NC for this. My ex was exactly like this. We didn't have any dcs. It took me a while to realise that he was depressed. I really loved him. He had personal reasons for his depression. There was a trigger from his past and some of it I don't know the full extent of as he didn't share that with me. We had been together for 10 years. He was referred for therapy but it was too late for me. I couldn't cope with it all any longer. It broke my heart to leave him but I had to for my own sanity and wellbeing.
Only you can know how you feel and how it's affecting your life and dc.
No one should condemn you for leaving. It's his responsibility ultimately to seek help. It really started to impact on me. It was one of the hardest decisions I've ever had to make. If I had dcs at the time I probably would've left sooner.

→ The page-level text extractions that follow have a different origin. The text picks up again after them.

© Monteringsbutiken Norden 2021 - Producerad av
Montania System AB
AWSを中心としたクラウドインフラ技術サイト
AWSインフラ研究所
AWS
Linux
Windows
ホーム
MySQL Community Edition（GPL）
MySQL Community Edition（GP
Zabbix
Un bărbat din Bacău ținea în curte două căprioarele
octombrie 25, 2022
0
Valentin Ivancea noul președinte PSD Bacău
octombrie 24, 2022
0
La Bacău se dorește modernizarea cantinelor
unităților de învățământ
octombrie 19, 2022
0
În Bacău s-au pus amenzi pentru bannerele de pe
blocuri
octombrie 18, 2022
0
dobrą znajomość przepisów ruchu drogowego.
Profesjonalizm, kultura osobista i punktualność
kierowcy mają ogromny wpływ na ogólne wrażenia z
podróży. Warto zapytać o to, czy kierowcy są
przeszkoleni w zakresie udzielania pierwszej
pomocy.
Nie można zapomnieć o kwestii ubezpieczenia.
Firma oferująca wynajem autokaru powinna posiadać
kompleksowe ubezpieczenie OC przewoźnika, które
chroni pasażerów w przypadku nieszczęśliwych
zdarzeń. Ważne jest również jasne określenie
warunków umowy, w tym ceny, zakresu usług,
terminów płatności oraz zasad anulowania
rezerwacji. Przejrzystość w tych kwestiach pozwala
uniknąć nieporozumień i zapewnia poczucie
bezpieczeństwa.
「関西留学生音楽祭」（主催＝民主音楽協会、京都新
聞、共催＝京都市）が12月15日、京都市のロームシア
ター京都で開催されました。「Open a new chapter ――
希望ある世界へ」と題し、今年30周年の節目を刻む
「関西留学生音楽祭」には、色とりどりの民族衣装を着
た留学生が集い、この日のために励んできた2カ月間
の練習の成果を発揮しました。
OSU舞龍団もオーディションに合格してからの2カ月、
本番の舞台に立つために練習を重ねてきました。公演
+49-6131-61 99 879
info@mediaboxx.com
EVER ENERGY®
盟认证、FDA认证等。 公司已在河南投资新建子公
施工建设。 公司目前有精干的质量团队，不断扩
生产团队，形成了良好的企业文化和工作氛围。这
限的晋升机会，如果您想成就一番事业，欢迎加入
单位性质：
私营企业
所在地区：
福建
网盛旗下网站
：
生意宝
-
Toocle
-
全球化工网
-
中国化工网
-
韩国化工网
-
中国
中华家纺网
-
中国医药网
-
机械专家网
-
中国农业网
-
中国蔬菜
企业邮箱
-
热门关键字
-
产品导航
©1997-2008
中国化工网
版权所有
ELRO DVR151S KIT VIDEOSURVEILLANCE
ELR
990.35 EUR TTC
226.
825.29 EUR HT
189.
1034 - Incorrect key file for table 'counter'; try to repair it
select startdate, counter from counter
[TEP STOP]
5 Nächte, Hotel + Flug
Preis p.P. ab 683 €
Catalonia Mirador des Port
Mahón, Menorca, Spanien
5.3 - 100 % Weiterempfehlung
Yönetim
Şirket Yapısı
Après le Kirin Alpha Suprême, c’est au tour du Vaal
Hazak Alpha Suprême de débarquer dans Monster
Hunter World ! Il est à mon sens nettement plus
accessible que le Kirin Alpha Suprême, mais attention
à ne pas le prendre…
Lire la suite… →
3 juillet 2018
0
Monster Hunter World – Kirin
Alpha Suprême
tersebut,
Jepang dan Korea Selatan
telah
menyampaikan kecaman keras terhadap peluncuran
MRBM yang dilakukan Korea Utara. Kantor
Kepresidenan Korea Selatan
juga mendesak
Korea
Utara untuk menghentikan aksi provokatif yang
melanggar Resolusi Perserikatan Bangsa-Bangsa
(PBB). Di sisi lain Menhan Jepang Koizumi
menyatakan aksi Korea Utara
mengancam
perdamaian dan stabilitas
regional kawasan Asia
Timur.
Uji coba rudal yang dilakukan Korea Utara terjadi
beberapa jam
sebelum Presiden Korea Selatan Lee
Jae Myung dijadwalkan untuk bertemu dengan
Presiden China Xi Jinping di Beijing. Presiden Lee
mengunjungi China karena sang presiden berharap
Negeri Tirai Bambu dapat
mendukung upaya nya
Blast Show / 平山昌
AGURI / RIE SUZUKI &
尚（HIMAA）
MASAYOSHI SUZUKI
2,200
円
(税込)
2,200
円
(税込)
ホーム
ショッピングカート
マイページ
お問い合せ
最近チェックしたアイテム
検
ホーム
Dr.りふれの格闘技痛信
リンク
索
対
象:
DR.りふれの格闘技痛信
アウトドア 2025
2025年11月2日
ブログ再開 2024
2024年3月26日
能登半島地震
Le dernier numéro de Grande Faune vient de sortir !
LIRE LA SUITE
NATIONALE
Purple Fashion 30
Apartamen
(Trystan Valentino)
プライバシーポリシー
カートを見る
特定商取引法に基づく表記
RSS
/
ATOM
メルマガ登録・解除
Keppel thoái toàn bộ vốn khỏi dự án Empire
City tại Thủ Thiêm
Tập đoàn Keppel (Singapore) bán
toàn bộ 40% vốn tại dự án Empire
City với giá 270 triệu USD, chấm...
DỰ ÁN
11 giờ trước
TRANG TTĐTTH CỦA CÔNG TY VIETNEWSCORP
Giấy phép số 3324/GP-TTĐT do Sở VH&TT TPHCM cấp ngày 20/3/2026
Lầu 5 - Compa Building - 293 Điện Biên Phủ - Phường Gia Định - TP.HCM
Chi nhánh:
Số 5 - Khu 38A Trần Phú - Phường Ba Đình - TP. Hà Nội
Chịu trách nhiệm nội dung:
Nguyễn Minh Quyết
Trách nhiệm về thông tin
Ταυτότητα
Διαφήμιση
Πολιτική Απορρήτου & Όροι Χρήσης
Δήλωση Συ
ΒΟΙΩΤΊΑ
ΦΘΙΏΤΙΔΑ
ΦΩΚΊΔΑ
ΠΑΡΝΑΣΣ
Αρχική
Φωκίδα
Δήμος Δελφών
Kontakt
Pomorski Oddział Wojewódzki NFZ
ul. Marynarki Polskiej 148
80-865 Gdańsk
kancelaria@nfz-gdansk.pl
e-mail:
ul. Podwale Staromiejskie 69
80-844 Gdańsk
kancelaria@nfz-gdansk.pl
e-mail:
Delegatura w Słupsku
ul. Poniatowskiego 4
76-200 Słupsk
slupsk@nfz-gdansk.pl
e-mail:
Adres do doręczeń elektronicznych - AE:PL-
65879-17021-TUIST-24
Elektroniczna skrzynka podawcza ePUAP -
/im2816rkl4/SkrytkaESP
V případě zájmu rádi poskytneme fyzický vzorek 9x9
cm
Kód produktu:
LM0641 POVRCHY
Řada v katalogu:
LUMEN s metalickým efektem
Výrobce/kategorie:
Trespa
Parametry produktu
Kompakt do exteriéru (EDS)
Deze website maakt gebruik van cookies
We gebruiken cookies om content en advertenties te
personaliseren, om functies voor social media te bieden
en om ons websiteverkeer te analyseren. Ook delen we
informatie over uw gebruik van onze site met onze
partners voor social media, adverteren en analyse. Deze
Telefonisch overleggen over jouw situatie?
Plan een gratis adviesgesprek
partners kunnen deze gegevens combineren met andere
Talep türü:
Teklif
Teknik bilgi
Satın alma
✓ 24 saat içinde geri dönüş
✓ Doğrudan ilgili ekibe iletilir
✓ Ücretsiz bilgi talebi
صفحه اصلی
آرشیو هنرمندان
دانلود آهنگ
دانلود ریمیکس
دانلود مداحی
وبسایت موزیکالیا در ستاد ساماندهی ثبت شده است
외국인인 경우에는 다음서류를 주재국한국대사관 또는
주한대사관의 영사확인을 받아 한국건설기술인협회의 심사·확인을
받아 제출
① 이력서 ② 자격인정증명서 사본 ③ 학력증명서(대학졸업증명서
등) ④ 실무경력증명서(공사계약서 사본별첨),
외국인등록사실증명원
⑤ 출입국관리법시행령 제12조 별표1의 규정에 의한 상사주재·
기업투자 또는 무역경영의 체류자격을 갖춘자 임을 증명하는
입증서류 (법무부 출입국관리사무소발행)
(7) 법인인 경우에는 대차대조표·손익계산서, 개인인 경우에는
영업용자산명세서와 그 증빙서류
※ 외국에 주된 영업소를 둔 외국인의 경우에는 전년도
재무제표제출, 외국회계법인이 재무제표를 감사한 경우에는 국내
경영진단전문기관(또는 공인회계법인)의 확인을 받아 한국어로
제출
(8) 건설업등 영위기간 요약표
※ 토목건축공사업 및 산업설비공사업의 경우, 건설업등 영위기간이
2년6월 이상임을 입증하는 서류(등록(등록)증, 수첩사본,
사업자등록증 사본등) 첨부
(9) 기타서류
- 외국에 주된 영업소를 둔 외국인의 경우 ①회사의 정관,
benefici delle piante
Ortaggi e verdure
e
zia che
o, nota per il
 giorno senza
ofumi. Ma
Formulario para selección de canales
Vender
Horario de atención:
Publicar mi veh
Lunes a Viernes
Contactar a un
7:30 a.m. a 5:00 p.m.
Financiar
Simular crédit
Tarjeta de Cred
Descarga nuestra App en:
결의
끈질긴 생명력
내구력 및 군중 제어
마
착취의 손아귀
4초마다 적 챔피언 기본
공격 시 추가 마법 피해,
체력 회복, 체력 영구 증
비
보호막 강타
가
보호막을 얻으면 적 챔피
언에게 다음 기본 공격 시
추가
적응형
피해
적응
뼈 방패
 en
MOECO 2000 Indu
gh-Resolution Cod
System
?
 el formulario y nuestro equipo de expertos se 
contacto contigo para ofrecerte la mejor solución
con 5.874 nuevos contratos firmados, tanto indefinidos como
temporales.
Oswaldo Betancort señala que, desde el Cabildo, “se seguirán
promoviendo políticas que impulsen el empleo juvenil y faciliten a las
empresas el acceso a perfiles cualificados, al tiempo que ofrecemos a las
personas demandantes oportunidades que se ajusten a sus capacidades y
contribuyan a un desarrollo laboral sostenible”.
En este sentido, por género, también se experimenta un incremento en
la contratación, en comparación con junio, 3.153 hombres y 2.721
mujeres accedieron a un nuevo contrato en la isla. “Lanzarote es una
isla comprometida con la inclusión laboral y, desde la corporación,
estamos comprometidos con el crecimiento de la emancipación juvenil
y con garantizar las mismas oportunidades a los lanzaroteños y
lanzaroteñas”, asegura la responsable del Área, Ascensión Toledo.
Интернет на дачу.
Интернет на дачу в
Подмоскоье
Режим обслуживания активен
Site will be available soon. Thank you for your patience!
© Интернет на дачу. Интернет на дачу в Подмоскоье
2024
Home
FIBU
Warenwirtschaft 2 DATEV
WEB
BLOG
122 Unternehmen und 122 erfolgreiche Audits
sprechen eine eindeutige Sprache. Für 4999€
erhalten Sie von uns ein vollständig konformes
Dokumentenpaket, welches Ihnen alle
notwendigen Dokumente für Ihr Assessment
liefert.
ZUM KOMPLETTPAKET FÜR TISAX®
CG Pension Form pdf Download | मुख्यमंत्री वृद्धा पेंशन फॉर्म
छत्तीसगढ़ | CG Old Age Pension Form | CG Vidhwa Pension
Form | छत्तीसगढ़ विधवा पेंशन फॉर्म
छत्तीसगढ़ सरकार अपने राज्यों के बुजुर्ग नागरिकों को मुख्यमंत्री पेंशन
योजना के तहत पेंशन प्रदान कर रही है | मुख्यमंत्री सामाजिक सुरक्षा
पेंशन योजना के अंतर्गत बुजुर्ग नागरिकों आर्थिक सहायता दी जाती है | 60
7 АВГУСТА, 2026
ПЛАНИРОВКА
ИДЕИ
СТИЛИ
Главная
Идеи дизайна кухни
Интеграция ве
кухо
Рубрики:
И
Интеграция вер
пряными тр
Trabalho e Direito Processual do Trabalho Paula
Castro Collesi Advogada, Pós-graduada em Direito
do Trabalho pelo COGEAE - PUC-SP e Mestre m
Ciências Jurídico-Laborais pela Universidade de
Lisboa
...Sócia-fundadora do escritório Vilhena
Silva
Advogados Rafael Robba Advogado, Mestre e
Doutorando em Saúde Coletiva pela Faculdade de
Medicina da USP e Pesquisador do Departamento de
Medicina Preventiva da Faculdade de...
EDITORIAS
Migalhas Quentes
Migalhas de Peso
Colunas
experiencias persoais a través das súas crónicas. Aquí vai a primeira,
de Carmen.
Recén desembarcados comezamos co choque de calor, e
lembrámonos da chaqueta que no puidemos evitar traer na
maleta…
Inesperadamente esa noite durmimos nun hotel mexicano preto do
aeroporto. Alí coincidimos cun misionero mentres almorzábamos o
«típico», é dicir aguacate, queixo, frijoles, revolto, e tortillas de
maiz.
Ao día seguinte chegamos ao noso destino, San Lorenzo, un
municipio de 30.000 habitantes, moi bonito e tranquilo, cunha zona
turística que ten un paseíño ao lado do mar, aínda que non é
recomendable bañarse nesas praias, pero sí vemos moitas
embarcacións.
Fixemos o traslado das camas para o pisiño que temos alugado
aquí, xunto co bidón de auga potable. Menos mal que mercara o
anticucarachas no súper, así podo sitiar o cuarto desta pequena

findingmysparkle · 08/02/2026 09:54

@pinkdelightits almost textbook isn’t it, totally predictable. I’m just so frustrated with myself because when I’m reading through all of these or after my counselling I feel like I know it’s all not fair on me anymore and I need to leave but once I see him or he’s nice to me I just melt 😔 it’s so draining. I hadn’t thought about the idea of a break like that, I don’t know what he’ll think about it to be honest and I dread talking to him about it. I’ve pulled right back anyway for now & im not being so available by message etc as I would be normally. I’m going to keep coming back to read all this advice 🤍

OP posts:
findingmysparkle · 08/02/2026 09:56

@Wishididnthavethetshirt I’m sorry you’ve been through this too it’s really painful. But more credit to you for being strong and putting yourself first by leaving. Can I ask how you managed to make that step was there anything you found helpful to build that self confidence/esteem first? I feel totally wrecked by this. Have you ever regretted leaving? And did your ex ever sort himself out?